Sensational headline, no? Thought I’d try and be a tabloid on Sunday rather than a blog. Jokes apart, an article on Rediff.com caught my eye. Yes, it’s originally from BusinessWeek but you try searching for the original on their site. Titled "What firms need to succeed in India and China", it’s an overview of the Boston Consulting Group’s study of companies and their activities and aims in these emerging markets. The article summarizes the survey findings and ends with these recommendations by BCG:
What should companies do to organize themselves to compete more effectively from Shanghai to Sao Paulo? BCG suggests six fundamentals. Companies need:
- A deeply engaged leadership;
- Continuous development of global talent;
- The ability of multinational staff at all levels to collaborate;
- Common business processes;
- Shared technology platforms, and
- Core corporate values that are shared by employees across the globe
What do you see missing from this "list of things to do to be successful in India and China"?
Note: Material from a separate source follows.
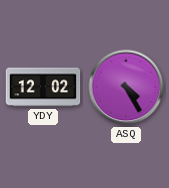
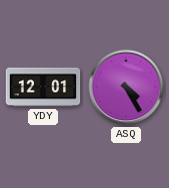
YDY: 12:02 -> 12:01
The customers, the users, the target audience, the consumer, the populace of these nations in which these companies wish to do business. Call them what you like, but where is the mention, in today’s so called ’empathy economy’ and ‘conceptual age’ of ‘social networking’ etc of the citizens of these emerging markets?
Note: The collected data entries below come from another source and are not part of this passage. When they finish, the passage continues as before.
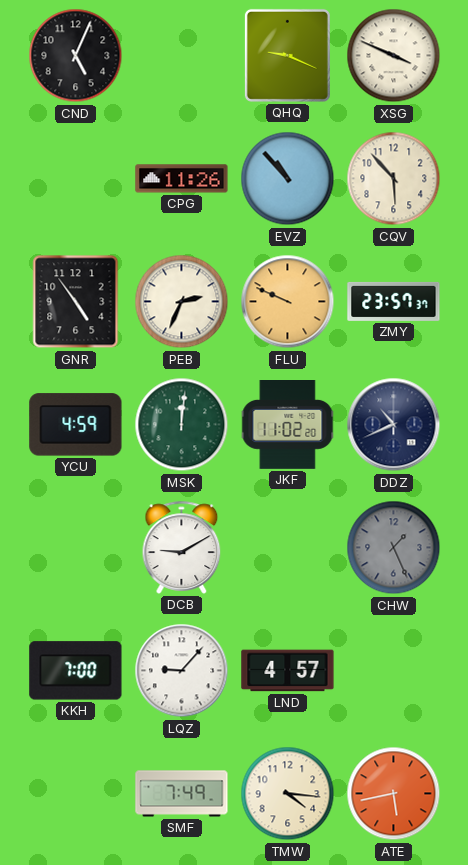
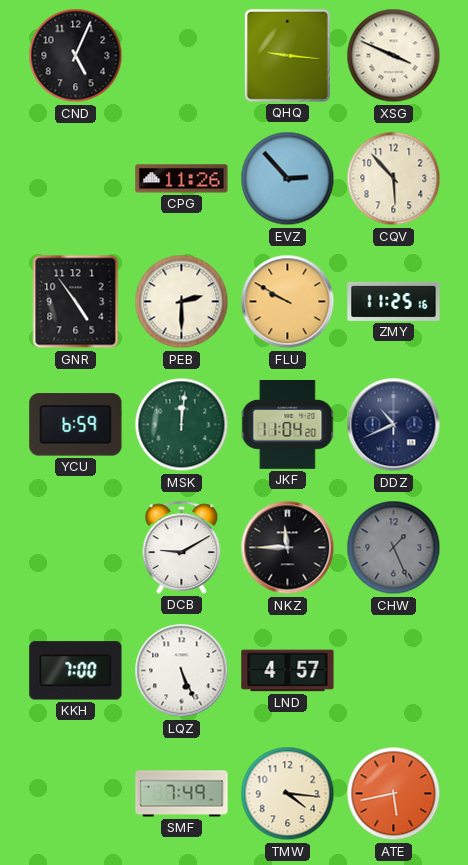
QHQ: 9:19 -> 9:16
EVZ: 10:53 -> 2:53
PEB: 2:34 -> 2:30
FLU: 9:49 -> 9:50
ZMY: 23:57 -> 11:25
YCU: 4:59 -> 6:59
JKF: 11:02 -> 11:04
NKZ: none -> 11:45
LQZ: 9:07 -> 5:26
- Where is the bullet point that emphasizes the importance of understanding your local market, its cultural and social values, its environmental and infrastructural constraints?
For argument’s sake, one can say that these recommendations are on "organize themselves to be more successful", i.e. internal reorganization, but organizational change can also be oriented towards the customer, becoming more user centered.
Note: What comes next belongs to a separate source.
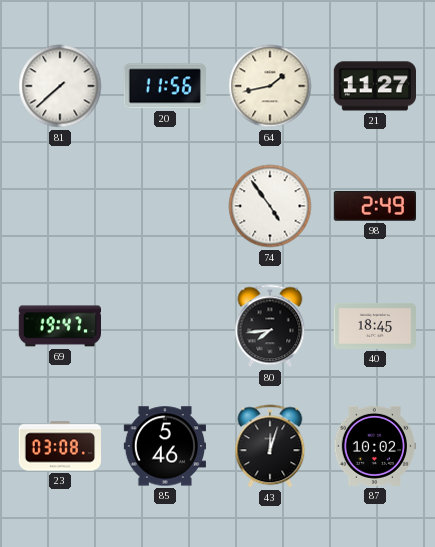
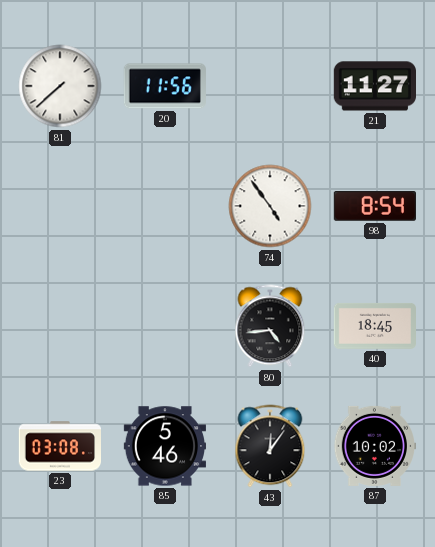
64: 1:43 -> none
98: 2:49 -> 8:54
69: 19:47 -> none
80: 7:44 -> 4:44
43: 12:03 -> 12:06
Understanding your end users is paramount in successfully creating products and services for new markets. This is a well battered dead horse. Now we just need to educate the survey designers in global management consultancies on the subject.
To be fair, there is a paragraph heading in the article "Local knowledge" but it discusses the lack of diversity in the corporate headquarters. Here’s the requisite snippet,
What’s more, there is a misalignment ‘in the seniority of managers and the quality of resources that companies put on the ground,’ the study argues. Of the 100 largest corporations in the U.S., 85% have sales abroad. Yet only one out of five has at least one foreign-based director on its board.
In short, this is not a portrait of a corporate America that is coming to grips with the competitive challenges ahead. "If you expect 30% sales growth, but 1% of your senior management and none of your directors [are] from emerging markets, that’s an issue," says Hal Sirkin, the head of BCG’s global operations practice. "You won’t be able to understand what is going on over there, and you will end up making the wrong decisions."
That is very important too, but methinks that when you’re a business trying to increase sales away from your home market, understanding your customers is far more important.